Hinkley Point C: What should we think?

A schematic diagram of the European Pressurised Water Reactor to be built at Hinkley Point. What could possibly go wrong?

A schematic diagram of the European Pressurised Water Reactor to be built at Hinkley Point. What could possibly go wrong?

One of the pleasures of writing a blog is that one can re-visit one’s own thoughts on a subject.

Given the current turmoil around the contract for the Hinkley Point C nuclear power station, I was interested to read what I had thought about it 1014 days ago back in October 2013.

First some light relief: I opened with:

So the UK is finally ready to embark on building some new nuclear power stations. I – like most people – don’t know whether this is a good thing or a bad thing. But I do feel a sense of relief that we have finally made a decision.

Ha Ha Ha. Nearly three years on and we have still to make up our mind.

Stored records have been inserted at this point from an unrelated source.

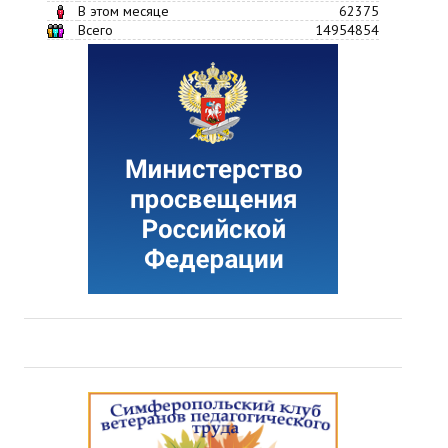
В этом месяце
62375
Всего
14954854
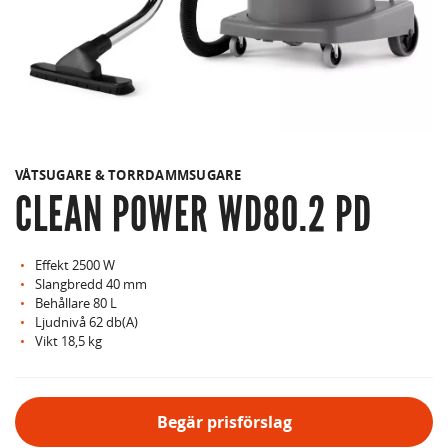
VÅTSUGARE & TORRDAMMSUGARE
CLEAN POWER WD80.2 PD
Effekt 2500 W
Slangbredd 40 mm
Behållare 80 L
Ljudnivå 62 db(A)
Vikt 18,5 kg
Begär prisförslag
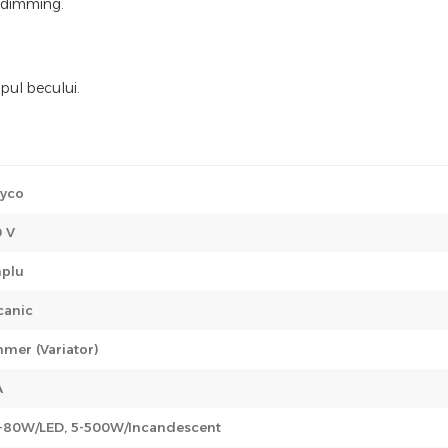
e dimming.
ipul becului.
yco
 V
plu
canic
mer (Variator)
A
80W/LED, 5-500W/Incandescent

Back in 2013, newspapers and commentators seemed resigned to the inevitability of the contract.

Now, given the significant fall in energy prices worldwide, they portray the project with much greater contrast: some calling it a white elephant, and others an essential piece of national infrastructure, all the while prevaricating on whether it is a good idea or not.

What has not changed much are the numbers. Back then I wrote:

The power station, planned to begin operating in 10 years time in 2023, consists of two massive plants each generating 1.6 GW of electricity. The build cost is estimated to be £16 billion  which French and Chinese government-owned companies will invest. Yes, this really is an investment backed by foreign governments.

The start date is now shifted to 2025 and the estimated build cost has increased to £18 billion.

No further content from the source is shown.